Ecosyste.ms: Awesome

An open API service indexing awesome lists of open source software.

Awesome Lists | Featured Topics | Projects

https://github.com/csvspecs/csv-meta

CSV (Inline) Meta Data Formats - CSV in CSV, Attribute-Relation "Classic", Attribute-Relation "Inline", Front Matter in YAML and More
https://github.com/csvspecs/csv-meta

Last synced: 3 months ago
JSON representation

CSV (Inline) Meta Data Formats - CSV in CSV, Attribute-Relation "Classic", Attribute-Relation "Inline", Front Matter in YAML and More

Awesome Lists containing this project

README

        

# CSV (Inline) Meta Data Formats

[CSV in CSV](#csv-in-csv) •
[Attribute-Relation "Classic"](#attribute-relation-classic) •
[Attribute-Relation "Inline"](#attribute-relation-inline) •
[Front Matter in YAML](#front-matter-in-yaml)

## CSV in CSV

Use CSV meta data in CSV :-).
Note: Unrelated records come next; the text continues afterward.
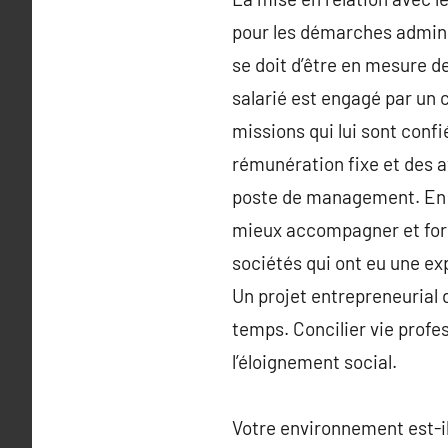
pour les démarches adminis
se doit d’être en mesure d
salarié est engagé par un 
missions qui lui sont conf
rémunération fixe et des av
poste de management. En 
mieux accompagner et forme
sociétés qui ont eu une e
Un projet entrepreneuria
temps. Concilier vie profes
l’éloignement social.
Votre environnement est-il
How?

The CSV in CSV Meta Data Block Rule No 1.: If the first record / line
starts with `Col,Name` or `Name,Type` than it's a meta data block
until the next blank line.

Example:

```
##########################
# try with some comments
# and blank lines even before header

Name, Type
Brewery
City
Name
Abv, Float

Andechser Klosterbrauerei,Andechs,Doppelbock Dunkel,7%
Augustiner Bräu München,München,Edelstoff,5.6%

Bayerische Staatsbrauerei Weihenstephan, Freising, Hefe Weissbier, 5.4%
Brauerei Spezial, Bamberg, Rauchbier Märzen, 5.1%
Hacker-Pschorr Bräu, München, Münchner Dunkel, 5.0%
Staatliches Hofbräuhaus München, München, Hofbräu Oktoberfestbier, 6.3%
```

Note: If you don't specify a data type (the default is String).
You can add optional fields as you like to the meta data block.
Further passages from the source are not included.